Il est parfois difficile de faire comprendre ce que je subis en termes de transphobie, d’homophobie et même de misogynie… Mais le fait d’avoir fait des études genre, le fait d’avoir intellectualisé toutes ces questions, d’en avoir fait de l’activisme et d’être élu politique, me permettent de me légitimer, dans mes actions, mon identité, et mon existence.
C’est une position politique aussi. Je ne peux pas m’affranchir de mon identité non-normative, alors j’ai décidé d’en faire un atout pour éviter qu’on m’y réduise, ou qu’on veuille l’utiliser contre moi. Si je suis seul à vivre ces questions dans le monde politique, je ne suis pas seul en termes d’activisme et de revendications. Surtout que tout le monde peut se questionner sur son identité de genre et s’ouvrir à ces réflexions.»
3. Comment favoriser l’affirmation de soi et l’autodétermination
«Des modèles d’identification sont nécessaires selon le principe “Je ne peux pas être ce que je ne vois pas”. Et il en faut plusieurs qui incarnent des trajectoires différentes. Cela donne de l’espoir et module positivement le levier social de représentation. Favoriser l’affirmation de soi des membres des communautés LGBTIQ+, c’est aussi avoir des élus qui nous ressemblent et qui sont concernés. Une meilleure représentation politique des membres de nos communautés permettrait de porter plus facilement nos thèmes là où les inflexions législatives sont possibles. Tout ceci passe aussi par l’écoute active, et profonde, et par le partage d’un sentiment d’humanité commune.»

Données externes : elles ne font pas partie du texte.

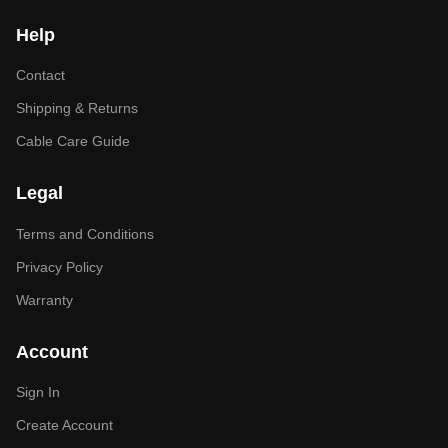
Help
Contact
Shipping & Returns
Cable Care Guide
Legal
Terms and Conditions
Privacy Policy
Warranty
Account
Sign In
Create Account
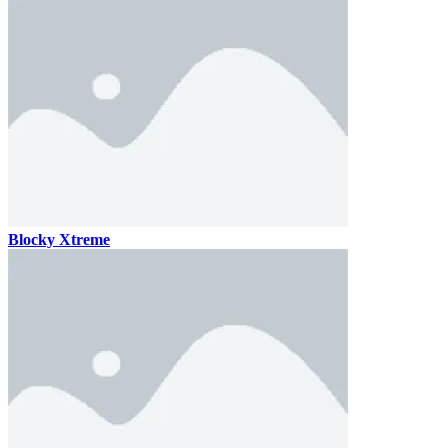
Blocky Xtreme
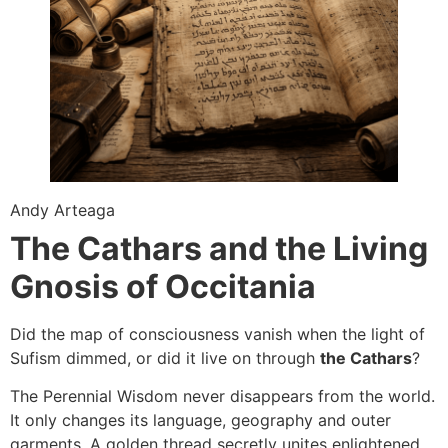
Andy Arteaga
The Cathars and the Living
Gnosis of Occitania
Did the map of consciousness vanish when the light of
Sufism dimmed, or did it live on through
the Cathars
?
The Perennial Wisdom never disappears from the world.
It only changes its language, geography and outer
garments. A golden thread secretly unites enlightened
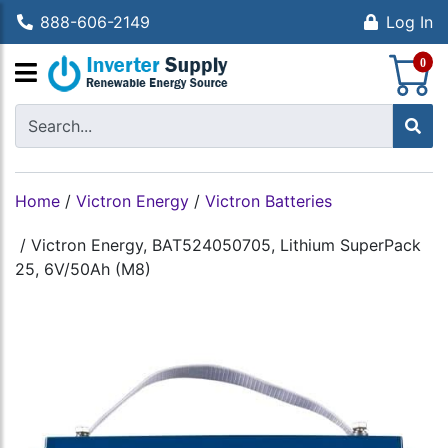
888-606-2149
Log In
S
0
Home
/
Victron Energy
/
Victron Batteries
/
Victron Energy, BAT524050705, Lithium SuperPack
25, 6V/50Ah (M8)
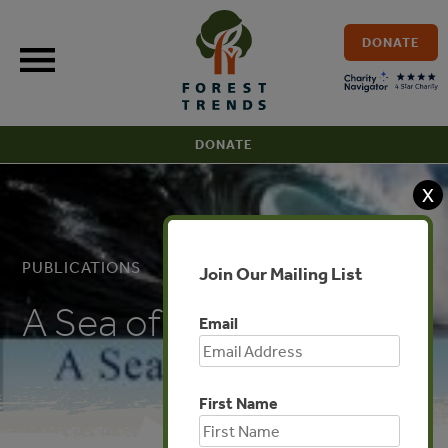
Skip
to
DONATE
content
DONATE
X
PUBLICATIONS
Join Our Mailing List
A Sea of Troubles
Email
First Name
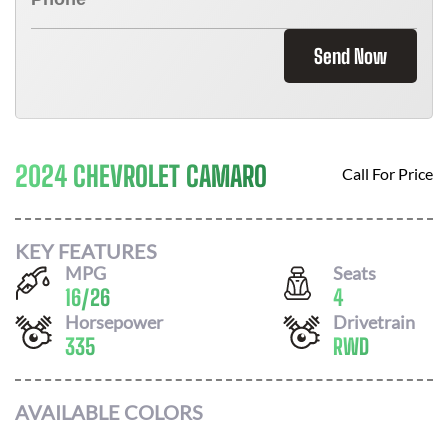
Send Now
2024 CHEVROLET CAMARO
Call For Price
KEY FEATURES
MPG
Seats
16
/
26
4
Horsepower
Drivetrain
335
RWD
AVAILABLE COLORS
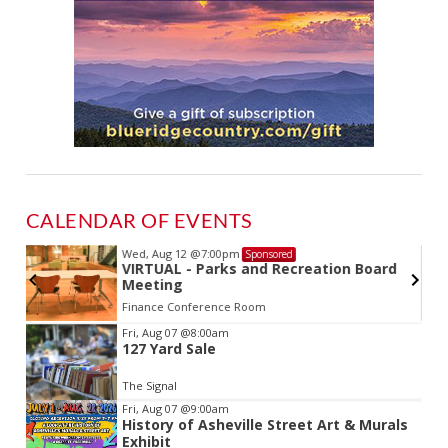
CALENDAR OF EVENTS
Wed, Aug 12
@7:00pm
Sponsored
VIRTUAL - Parks and Recreation Board
Meeting
Finance Conference Room
Item
Fri, Aug 07
@8:00am
127 Yard Sale
2
of
The Signal
3
Fri, Aug 07
@9:00am
History of Asheville Street Art & Murals
Exhibit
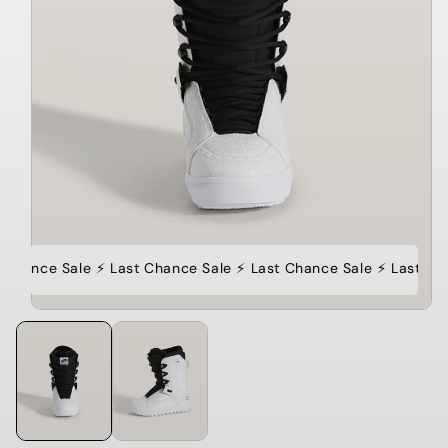
 Chance Sale ⚡️ Last Chance Sale ⚡️ Last Chance Sale ⚡️ Last Ch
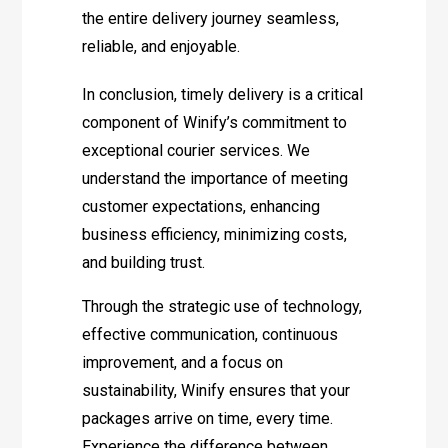
the entire delivery journey seamless,
reliable, and enjoyable.
In conclusion, timely delivery is a critical
component of Winify’s commitment to
exceptional courier services. We
understand the importance of meeting
customer expectations, enhancing
business efficiency, minimizing costs,
and building trust.
Through the strategic use of technology,
effective communication, continuous
improvement, and a focus on
sustainability, Winify ensures that your
packages arrive on time, every time.
Experience the difference between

4. Des clefs pour comprendre les besoins des communautés LGBTIQ+
«Le premier pas consiste à connaître sa propre place, se situer soi-même. En ayant conscience de soi, on peut plus facilement aller vers les autres. Je trouve que les hommes se définissent beaucoup pour ce qu’ils ne sont pas, mais pas pour ce qu’ils sont. Ils y gagneraient beaucoup à effectuer cette démarche. Connaître sa place, son expression de genre, sa binarité ou non binarité, permet de plus facilement prendre sa place ou de la laisser. Savoir qui on est permet également de prendre conscience des privilèges dont bénéficient les hétérosexuels cisgenres, notamment.
Pour moi, avoir des privilèges n’est pas un problème, tout dépend ce qu’on en fait. Ce qu’il faut comprendre aujourd’hui est que nous n’essayons en aucun cas de priver quiconque de son identité vécue et ressentie, mais d'accueillir celles des autres. Une image me vient en tête: celle prônée par l’avocate Gisèle Halimi. Quand elle évoque ses combats politiques, elle parle beaucoup d’affluents et de confluents. L’affluent qui arrive dans le fleuve continue à être lui-même, même s’il change de nom. Ouvrir la norme à d’autres identités et trajectoires de vies n’est pas une menace pour la société. Cela n’invisibilise pas les gens dont on parle habituellement, mais cela permet de rendre visibles d’autres personnes. D’apprendre à faire société ensemble, tout simplement.»
5. Ce qui ne doit plus exister au 21e siècle
«Les thérapies de conversions, les mutilations génitales sur les personnes intersexes et toutes formes de violences publiques envers les personnes des communautés LGBTIQ+. Faire tomber les barrières dressées contre l’intégrité morale et physique, en réfléchissant à un système de santé plus égalitaire, global et intégratif. Revoir le droit pénal sexuel afin qu’il considère toutes les victimes de viols et d’abus sexuels, et pas seulement les femmes.
A titre personnel, le climat international m’effraie. Nous vivons un retour des mouvements d’extrême droite ultra conservateurs qui légitiment la violence sur les communautés minorisées. Il est donc essentiel, aujourd’hui, de continuer de se battre pour une plus grande reconnaissance et intégration, et de ne pas baisser les bras.»